## Task objective
Lines from the one containing "- تعديل باقي" through the final line of the records are the only ones to copy, and each must match exactly.

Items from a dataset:
- - - - -
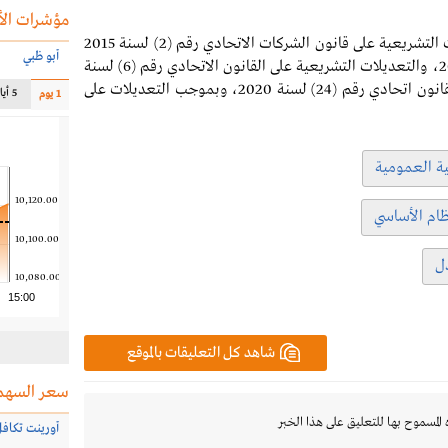
مؤشرات الأ
- تعديل باقي بنود النظام الأساسي، وفقاً للتعديلات التشريعية على قانون الشركات الاتحادي رقم (2) لسنة 2015
أبو ظبي
بموجب المرسوم بقانون اتحادي رقم (26) لسنة 2020، والتعديلات التشريعية على القانون الاتحادي رقم (6) لسنة
2007 بشأن تنظيم أعمال التأمين بموجب المرسوم بقانون اتحادي رقم (24) لسنة 2020، وبموجب التعديلات على
5 أيام
1 يوم
ية العمومية
10,120.00
ظام الأساسي
10,100.00
دل
10,080.00
15:00
شاهد كل التعليقات بالموقع
سعر السهم
 المسموح بها للتعليق على هذا الخبر
أورينت تكاف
- - - - -
## Task result
- تعديل باقي بنود النظام الأساسي، وفقاً للتعديلات التشريعية على قانون الشركات الاتحادي رقم (2) لسنة 2015
أبو ظبي
بموجب المرسوم بقانون اتحادي رقم (26) لسنة 2020، والتعديلات التشريعية على القانون الاتحادي رقم (6) لسنة
2007 بشأن تنظيم أعمال التأمين بموجب المرسوم بقانون اتحادي رقم (24) لسنة 2020، وبموجب التعديلات على
5 أيام
1 يوم
ية العمومية
10,120.00
ظام الأساسي
10,100.00
دل
10,080.00
15:00
شاهد كل التعليقات بالموقع
سعر السهم
 المسموح بها للتعليق على هذا الخبر
أورينت تكاف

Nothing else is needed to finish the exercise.